Reputation: 125
I'm stuck with jsonb indexes and need help. I have a table with jsonb:
+-------+----------+------------------------------------------------------------+-------+
|id |measure_id|parameters |value |
+-------+----------+------------------------------------------------------------+-------+
|564174 |19 |{"1": 12, "2": 59, "5": 79, "6": 249, "7": 248, "8": 412} |42.461 |
|564176 |19 |{"1": 12, "2": 59, "5": 80, "6": 249, "7": 248, "8": 412} |46.198 |
|568244 |19 |{"1": 12, "2": 316, "5": 129, "6": 249, "7": 248, "8": 412} |19.482 |
|568246 |19 |{"1": 12, "2": 316, "5": 130, "6": 249, "7": 248, "8": 412} |20.051 |
|572313 |19 |{"1": 12, "2": 331, "5": 113, "6": 249, "7": 248, "8": 412} |7.098 |
|596434 |19 |{"1": 193, "2": 297, "5": 124, "6": 249, "7": 248, "8": 412}|103.253|
|682354 |22 |{"1": 427, "2": 25, "5": 121, "6": 426, "9": 441, "11": 428}|0.132 |
|686423 |22 |{"1": 427, "2": 60, "5": 72, "6": 426, "9": 443, "11": 428} |0.000 |
|1682439|44 |{"1": 193, "2": 518, "5": 91, "6": 426, "9": 429, "11": 431}|8.321 |
|1686787|44 |{"1": 193, "2": 515, "5": 96, "6": 426, "9": 429, "11": 431}|23.062 |
+-------+----------+------------------------------------------------------------+-------+
It's some statistical data and every row has measure and some parameters set. The number of parameters is different for every measure, so I put them in jsonb column.

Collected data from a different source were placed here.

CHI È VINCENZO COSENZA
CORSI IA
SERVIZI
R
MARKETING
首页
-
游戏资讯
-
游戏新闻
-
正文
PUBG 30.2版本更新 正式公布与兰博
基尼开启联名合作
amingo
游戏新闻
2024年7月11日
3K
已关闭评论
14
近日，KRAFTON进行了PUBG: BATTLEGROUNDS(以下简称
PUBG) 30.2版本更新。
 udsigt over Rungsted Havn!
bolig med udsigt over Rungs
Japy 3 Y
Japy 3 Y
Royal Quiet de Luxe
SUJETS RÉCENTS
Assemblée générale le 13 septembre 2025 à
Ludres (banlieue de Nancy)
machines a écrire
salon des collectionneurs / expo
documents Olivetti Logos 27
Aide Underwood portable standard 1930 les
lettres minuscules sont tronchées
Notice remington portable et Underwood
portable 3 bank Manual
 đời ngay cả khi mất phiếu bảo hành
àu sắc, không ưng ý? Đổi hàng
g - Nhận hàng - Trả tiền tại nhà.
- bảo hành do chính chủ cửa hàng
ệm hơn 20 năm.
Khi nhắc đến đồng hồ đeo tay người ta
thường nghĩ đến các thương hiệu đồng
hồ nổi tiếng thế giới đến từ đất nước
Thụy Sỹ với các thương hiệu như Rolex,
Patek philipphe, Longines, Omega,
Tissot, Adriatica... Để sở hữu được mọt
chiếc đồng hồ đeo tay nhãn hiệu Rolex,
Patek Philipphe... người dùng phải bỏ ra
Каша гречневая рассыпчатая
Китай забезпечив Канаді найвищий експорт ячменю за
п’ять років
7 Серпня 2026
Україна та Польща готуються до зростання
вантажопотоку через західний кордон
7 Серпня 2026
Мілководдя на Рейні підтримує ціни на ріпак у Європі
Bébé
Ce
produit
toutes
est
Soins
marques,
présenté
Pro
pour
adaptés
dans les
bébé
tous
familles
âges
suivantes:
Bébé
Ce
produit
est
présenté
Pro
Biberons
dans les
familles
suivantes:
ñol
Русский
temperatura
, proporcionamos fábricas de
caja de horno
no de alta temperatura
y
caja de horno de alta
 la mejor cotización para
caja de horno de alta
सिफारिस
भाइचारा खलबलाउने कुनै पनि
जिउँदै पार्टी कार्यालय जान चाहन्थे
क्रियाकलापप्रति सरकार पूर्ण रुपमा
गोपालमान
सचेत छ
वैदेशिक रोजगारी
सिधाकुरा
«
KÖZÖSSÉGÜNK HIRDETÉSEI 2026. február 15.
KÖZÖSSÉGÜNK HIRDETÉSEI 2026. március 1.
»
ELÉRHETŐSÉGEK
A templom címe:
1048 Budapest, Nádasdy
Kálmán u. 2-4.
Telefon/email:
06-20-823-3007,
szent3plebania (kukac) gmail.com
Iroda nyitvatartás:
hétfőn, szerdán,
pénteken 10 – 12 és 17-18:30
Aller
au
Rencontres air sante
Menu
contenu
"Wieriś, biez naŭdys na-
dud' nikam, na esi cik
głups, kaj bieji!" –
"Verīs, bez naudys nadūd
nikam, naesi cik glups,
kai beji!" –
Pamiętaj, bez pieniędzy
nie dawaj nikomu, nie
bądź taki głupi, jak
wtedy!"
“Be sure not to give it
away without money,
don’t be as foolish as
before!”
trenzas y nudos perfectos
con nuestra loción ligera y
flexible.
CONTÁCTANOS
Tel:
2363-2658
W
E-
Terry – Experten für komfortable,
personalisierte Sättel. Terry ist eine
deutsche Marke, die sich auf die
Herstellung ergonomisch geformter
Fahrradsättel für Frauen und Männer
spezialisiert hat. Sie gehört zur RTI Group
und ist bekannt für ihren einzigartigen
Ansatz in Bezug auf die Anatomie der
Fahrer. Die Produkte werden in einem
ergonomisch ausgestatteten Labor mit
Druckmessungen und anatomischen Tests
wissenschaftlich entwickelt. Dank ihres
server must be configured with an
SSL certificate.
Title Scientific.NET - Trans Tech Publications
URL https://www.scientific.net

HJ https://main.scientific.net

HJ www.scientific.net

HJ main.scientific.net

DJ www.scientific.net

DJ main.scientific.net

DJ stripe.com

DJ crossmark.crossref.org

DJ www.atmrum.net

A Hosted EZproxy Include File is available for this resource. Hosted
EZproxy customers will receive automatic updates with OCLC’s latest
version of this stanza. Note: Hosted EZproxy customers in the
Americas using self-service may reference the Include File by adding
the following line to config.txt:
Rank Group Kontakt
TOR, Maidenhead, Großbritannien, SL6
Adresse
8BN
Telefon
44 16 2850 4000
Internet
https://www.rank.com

What I have to do:
select all distinct measures and parameters:
SELECT DISTINCT
measure_id,
jsonb_object_keys(parameters) AS parameter_id,
parameters -> jsonb_object_keys(parameters) AS parameter_value_id
FROM data;
select data from this table:
SELECT d.id,
d.measure_id,
CAST(d.attributes as TEXT) as attributes,
CAST(d.parameters as TEXT) as parameters,
d.value
FROM data d
WHERE d.measure_id=19
AND (jsonb_extract_path(d.parameters, '1')::bigint in (12))
AND (jsonb_extract_path(d.parameters, '2')::bigint in (2,59))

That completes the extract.